The key end felt is evaluated and about 90% of the time full replacement is required. The key end felt pushes against the dampers and raises them when a note is played. Over time this can become moth-eaten and matted down, resulting in dampers that don’t lift fully. The keybed felt on which the back ends of the keys sticks rests, goes through the same process and evaluation.
Many vintage pianos have keys that are no longer level. An uneven keyboard can be a constant frustration for a pianist of any level. If a full key leveling is needed, we remove the key sticks and precisely level each key. This is done by using paper punchings of various thicknesses that adjust the key to the proper height. A punching made of felt is then placed over the paper to help absorb the impact of the key stroke. The keys are then checked to ensure they are at the correct height in relation to the piano’s fallboard. Working from the outside in, each key is positioned to ensure the correct level of key dip. After the keys are leveled, the keys are played thousands of times to tamp down the felt and paper punchings. After this, final adjustments are made. This seemingly simply process requires precision and careful measurements to allow for an even keyboard and the right level of key drop.

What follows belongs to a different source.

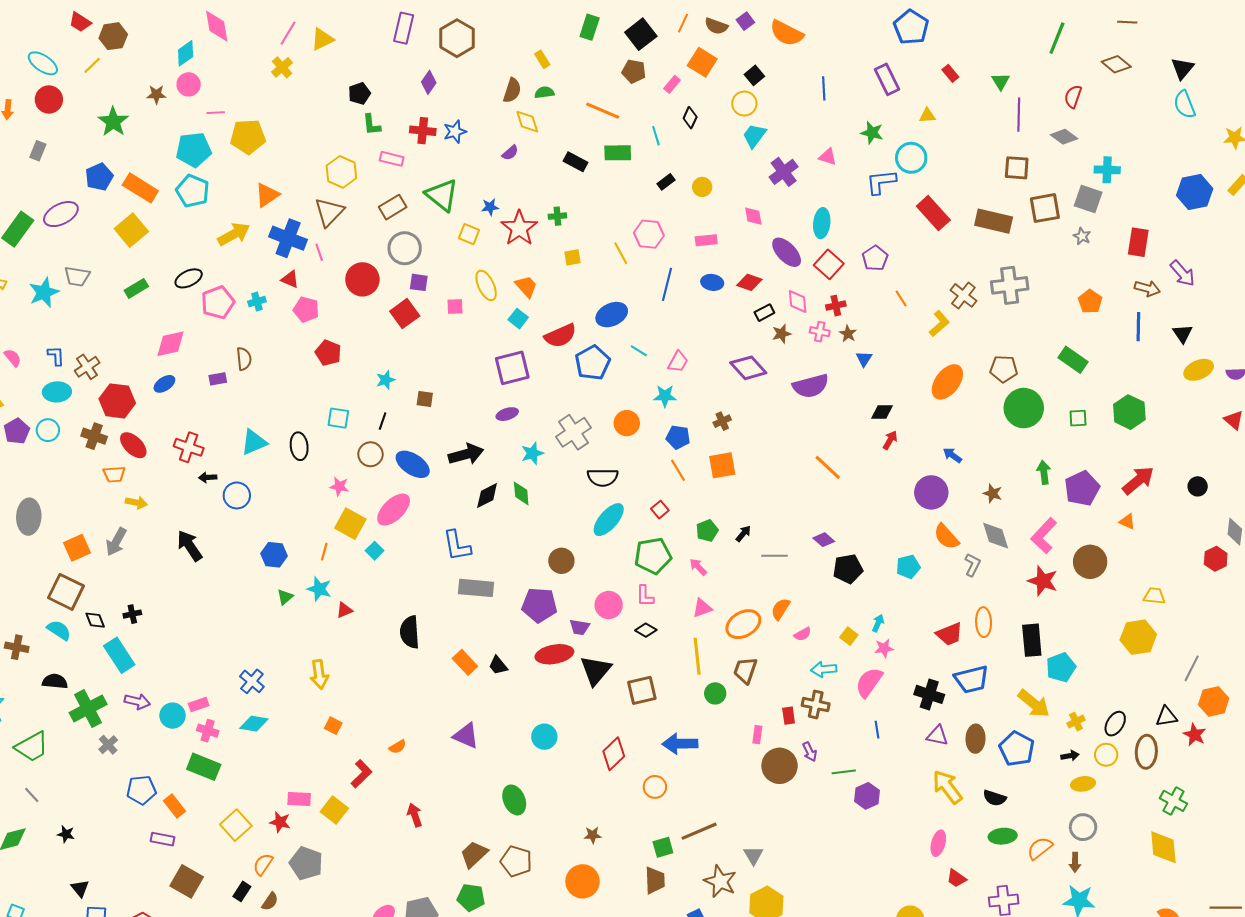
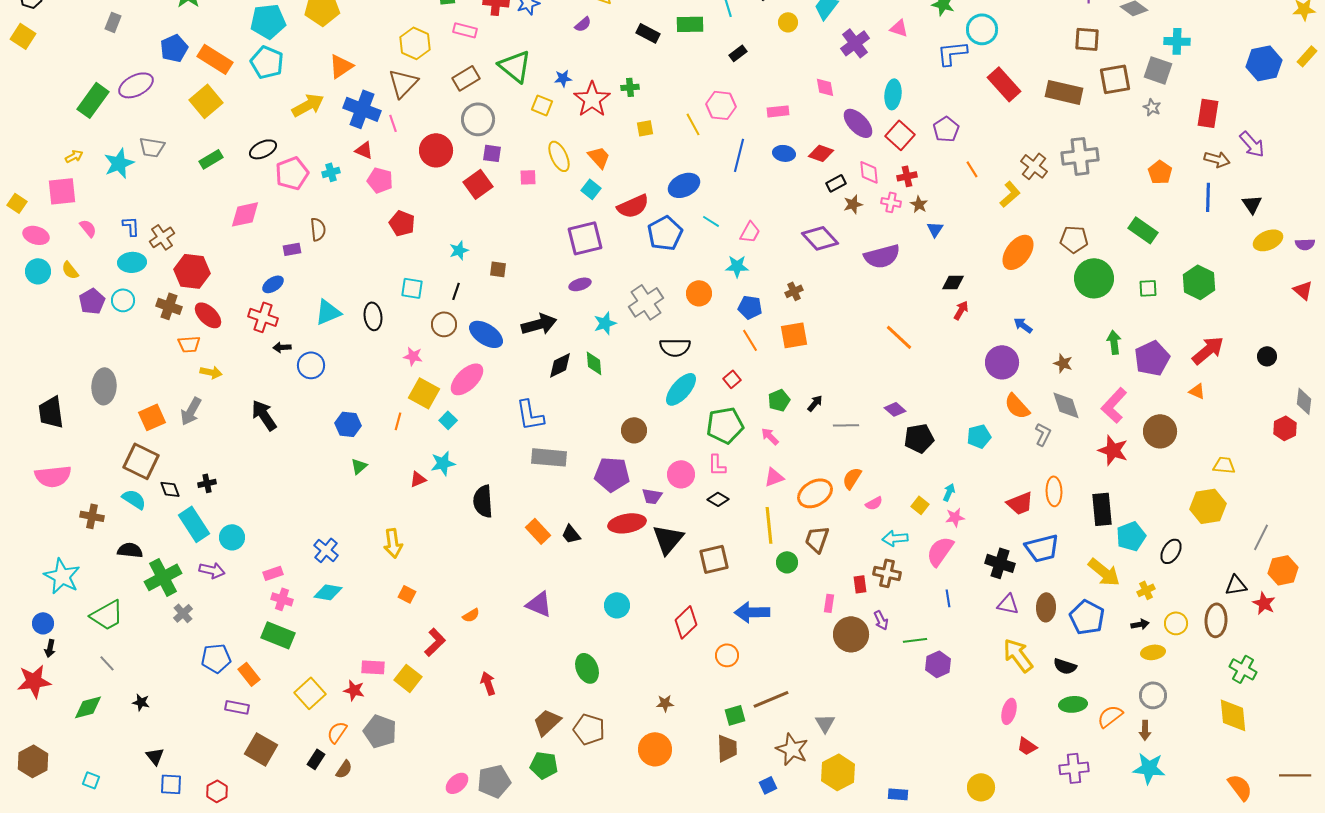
yellow circle: (702, 187) -> (788, 22), moved
blue ellipse: (164, 384) -> (273, 284), moved
cyan star: (319, 589) -> (443, 463), moved, turned -30
cyan circle: (173, 716) -> (232, 537), moved
black ellipse: (1115, 724) -> (1171, 551), moved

The keys are then weighed off to exacting specifications. In the case of our premium Steinway & Sons restorations, this weight is Steinway factory specifications. Each and every key is reweighed during this process to ensure an incredibly responsive action that allows a pianist to fly across the keyboard.

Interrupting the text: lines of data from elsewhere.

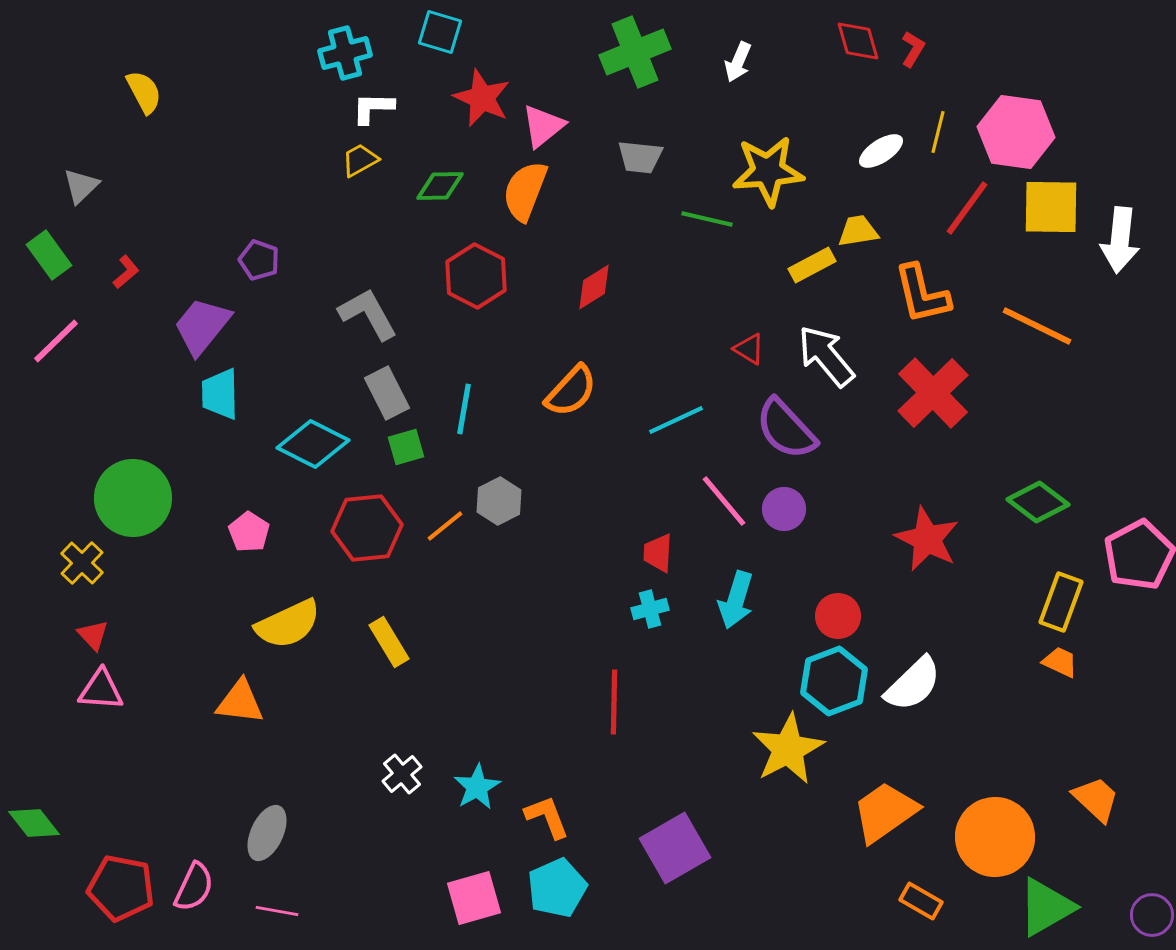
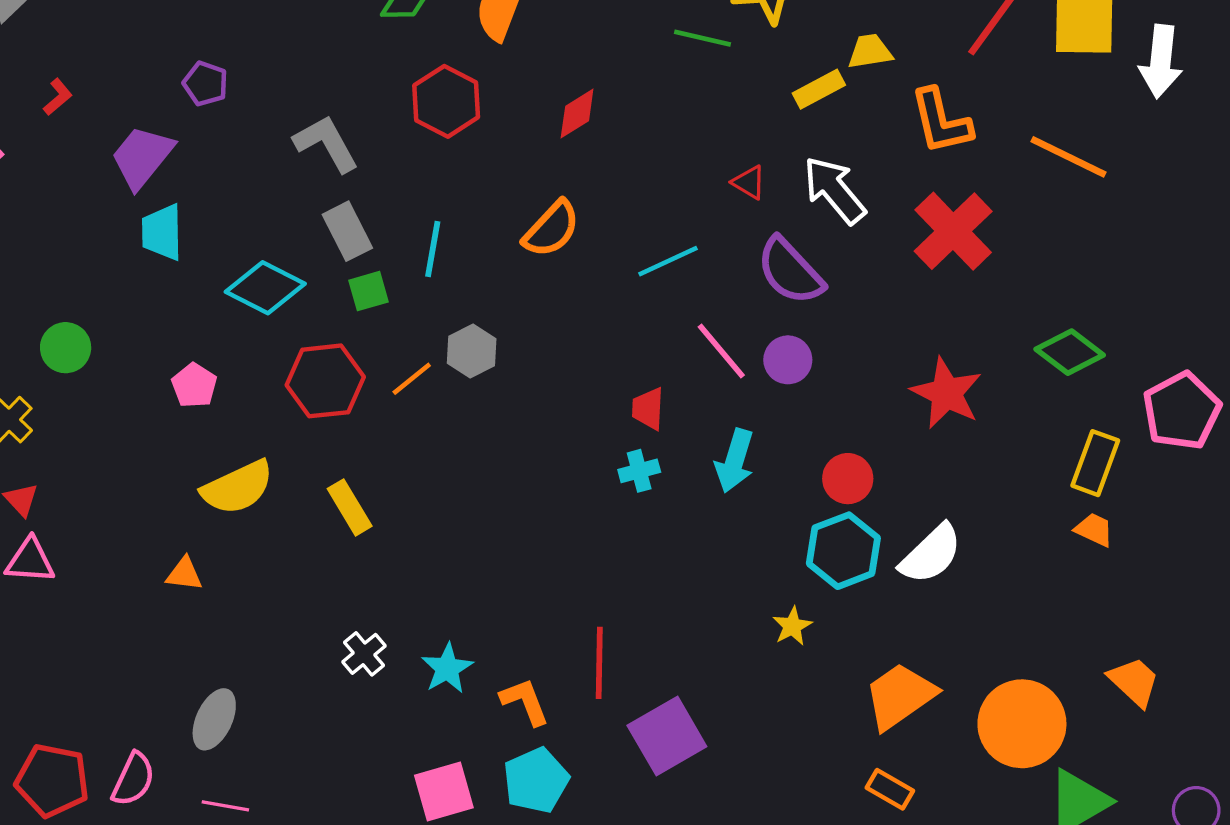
green circle: (133, 498) -> (66, 348), size x0.6
orange triangle: (240, 702) -> (184, 574), size x0.7
red line: (614, 702) -> (599, 663), moved
yellow star: (788, 749) -> (792, 626), size x0.5
orange rectangle: (921, 901) -> (890, 789), moved

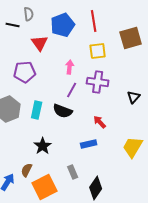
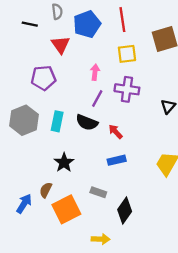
gray semicircle: (29, 14) -> (57, 12), moved
red arrow: (100, 122) -> (115, 132), moved
gray rectangle: (73, 172) -> (98, 192), turned -48

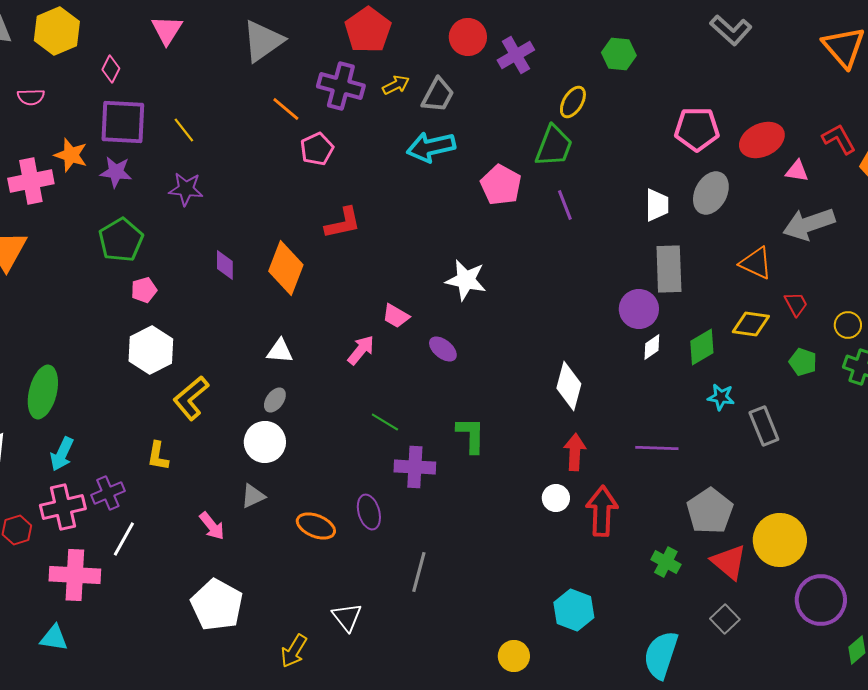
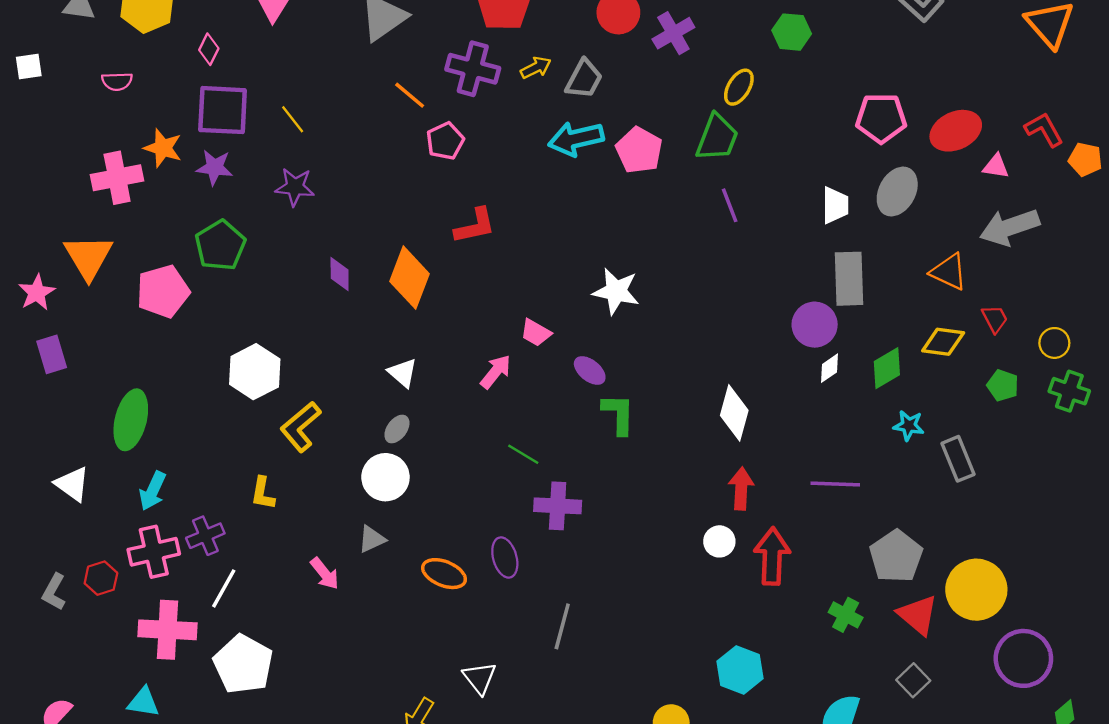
pink pentagon: (501, 185) -> (639, 150), moved
pink pentagon: (144, 290) -> (163, 291), moved, size x1.8
white triangle: (280, 351) -> (403, 373), turned 36
green L-shape: (471, 435) -> (618, 414), moved
white pentagon: (217, 605) -> (243, 664), moved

The Action Stack & Full Disassembly
The piano action frame is a durable metal piece onto which action parts are installed. The frame’s job is to hold the action components tightly and securely. When re-building a piano action we remove this important component, uninstall all of the parts, clean it and re-gild it to return it to a factory new look. The parts that were removed from the action stack are examined, cleaned and either replaced or reused if they are in good structural condition.

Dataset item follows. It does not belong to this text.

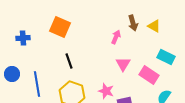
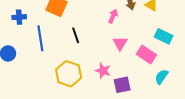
black line: (69, 61) -> (76, 35), moved
blue line: (37, 84) -> (40, 38), moved

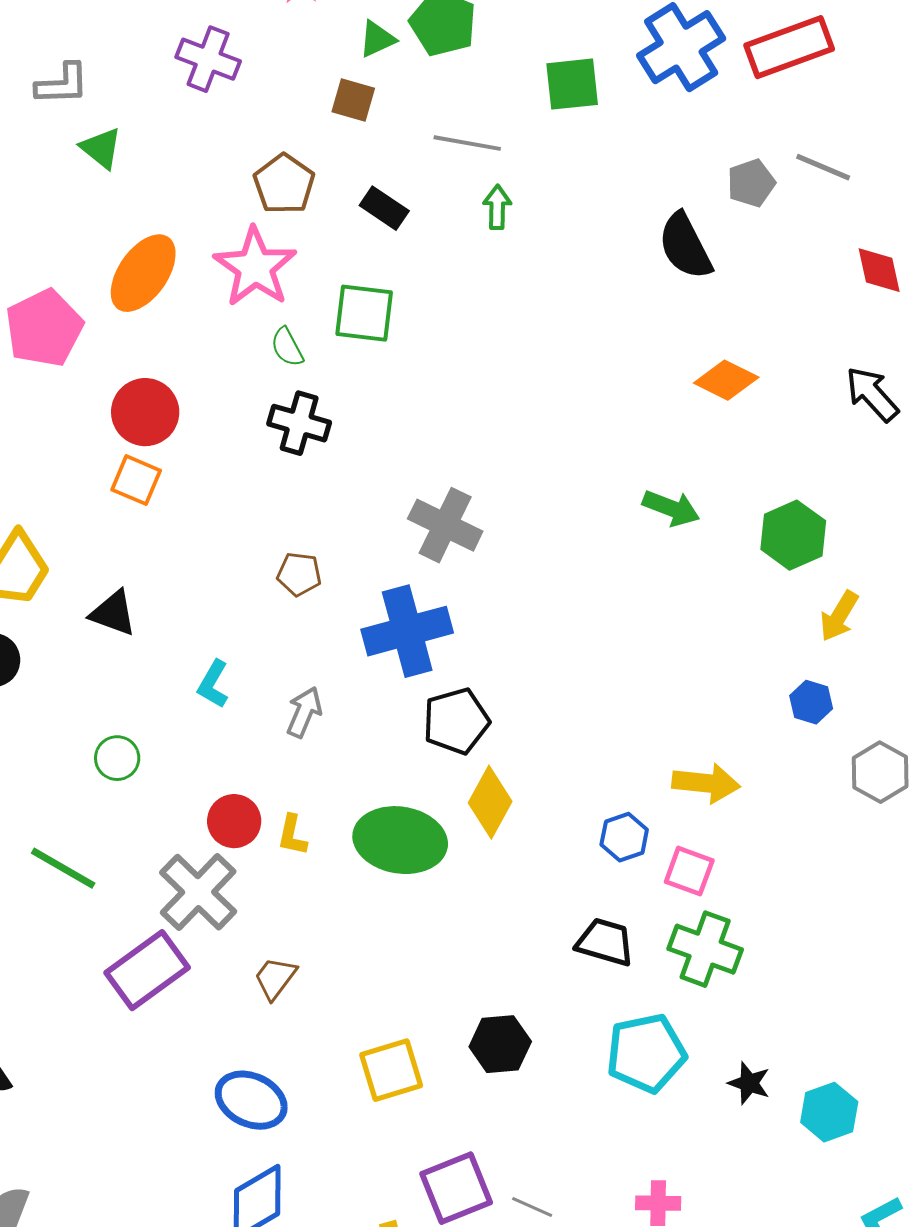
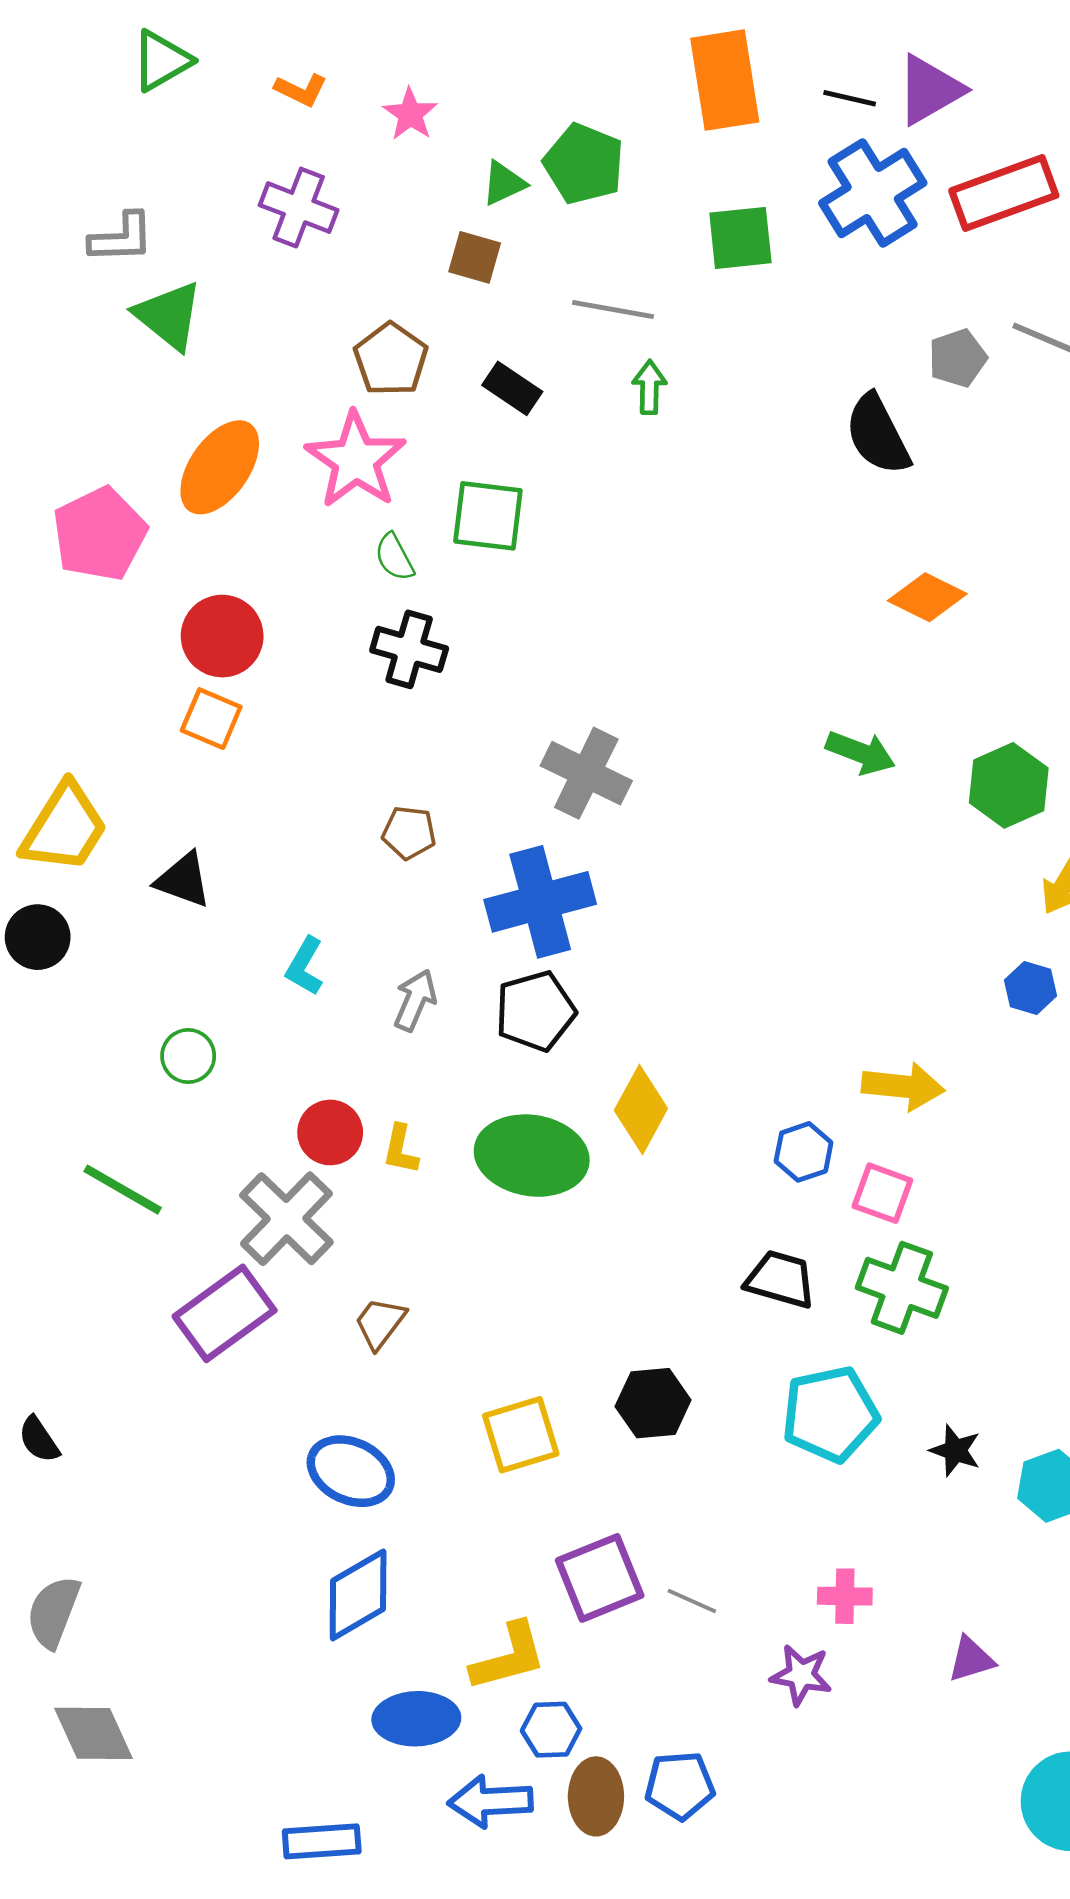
green triangle: (101, 148) -> (169, 316), size x1.4
black pentagon: (456, 721) -> (535, 1011), moved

Adjustments and Action Regulation
After the entire action has been assembled and checked, final adjustments and regulations are made. The regulation process is truly where the voice and feel of the piano blooms. The hammers are aligned to the strings to make sure they strike the string at the precise point needed. The capstans are adjusted, the wippens are aligned to the knuckles, the let off is set on the end hammers, the let off and drop is finalized, the spring tension is adjusted and much more. This entire process ensures the correct touch and maximum responsiveness.
Proper action regulation is truly an art and is one of the final and most important steps of the piano restoration and rebuilding process. This job is one that takes time, talent and a dedication to the craft. Our technicians are highly trained by the best in the industry and have the experience needed to craft an action that fits your performance needs. This is just some of the work that we do on every single restored piano we work on here at Chupp’s Piano Service. Our processes are time tested and proven to produce a piano that plays at its optimum potential.